Can You Outsource Innovation in the Software Business?

On September 17 of this year, as part of Russian Innovation Week, I participated in the panel devoted to the interconnection between software development outsourcing and innovation. It started with the following (roughly summarized) question: “Can you outsource innovation?”

My personal take on this (again, if summarized in three words) is, “Yes, you can.” Before you start protesting, let me explain what I mean. You obviously can’t outsource generating the next big idea—it doesn’t work like that. It should be an idea that you trust unconditionally and that you are passionate about in order for you to invest your time and money into turning it into a reality. And sending an RFP for idea generation to <insert your offshore location of preference> and then selecting the best provider simply doesn’t lead to that level of trust and passion.

But, as it has been said by many, “Ideas are cheap; execution is everything”. Once you have an innovative idea, what you can outsource is that crucial part: execution. In fact, many companies do exactly that. I can’t provide any statistics, but my gut feeling, based on our own corporate experience, is that many innovative software and high-tech hardware products are built on the foundation of outsourcing. It’s because of those strict NDAs that bind the outsourcing providers that it’s not common knowledge.

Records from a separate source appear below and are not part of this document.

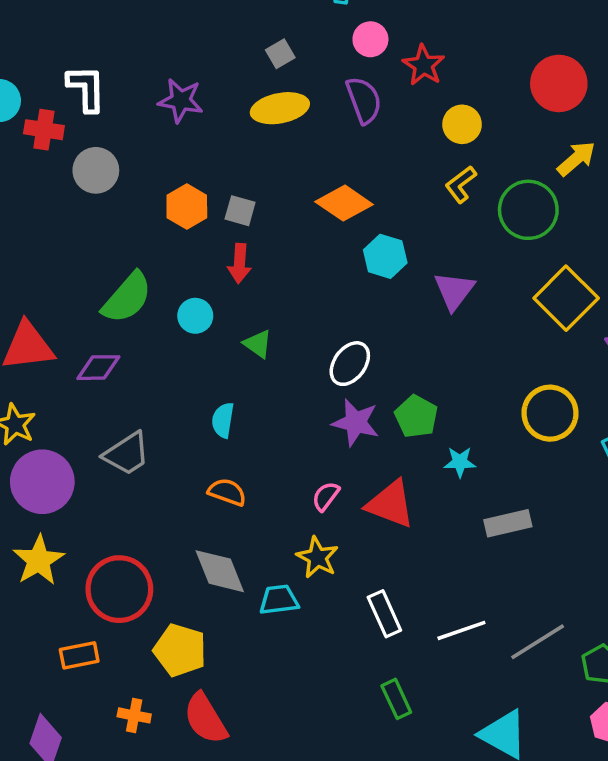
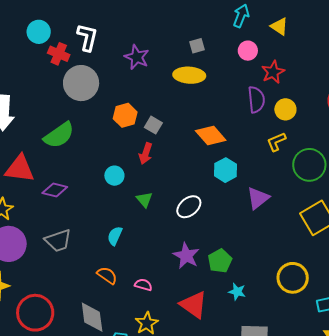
purple semicircle: (364, 100) -> (256, 100), moved
gray circle: (96, 170) -> (81, 83), size x1.4
green semicircle: (127, 298) -> (59, 135), moved
white ellipse: (350, 364) -> (189, 207), moved
pink semicircle: (326, 496) -> (143, 285), moved, turned 54

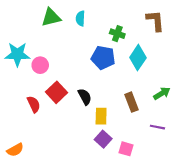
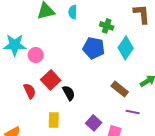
black semicircle: (85, 97) -> (69, 93), moved
brown rectangle: (131, 102) -> (120, 89), turned -30
yellow rectangle: (101, 116) -> (54, 120), moved
purple line: (157, 127) -> (133, 112), moved

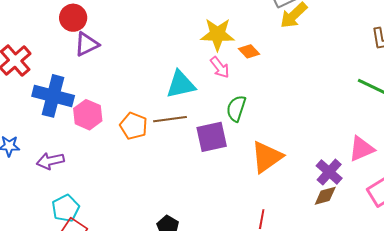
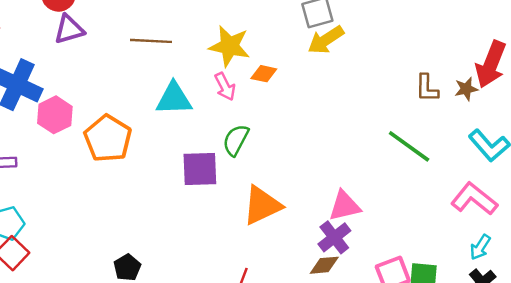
orange diamond: (249, 51) -> (264, 74), turned -45
brown line: (170, 119) -> (151, 41), moved
orange pentagon: (134, 126) -> (108, 138), size x1.4
pink triangle: (361, 149) -> (345, 206), moved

In our case, we can hardly provide one-third of the names that we would like to provide on our ‘Clients’ page. In the case of many big names, we are simply not allowed to reveal that it was our engineering team that worked under the hood of their innovative initiatives. We are lucky enough to be able to disclose that we work or worked with IBM, Yandex, and Chrysler on developing their new products, but even in those cases, providing the details of specific cases is taboo. As we’ve been working with start-ups since the early 1990s, wouldn’t you think we’d like to tell the world the details of the case when one of our clients—a start-up company—has been successfully acquired for over half a billion dollars after a couple years of using our services to scale up? But we can’t—and without the names, it doesn’t sound convincing, since it’s hard to check.

Being a realist, I don’t think that Auriga is the only software services provider in this situation. That leads me to conclude that under-the-hood outsourcing is quite common for breakthrough innovative products, at least in the software/high-tech industry (with which I’m most familiar). I’d appreciate any thoughts and feedback on this issue. Am I delusional, or does your personal experience confirm my story? What do you think?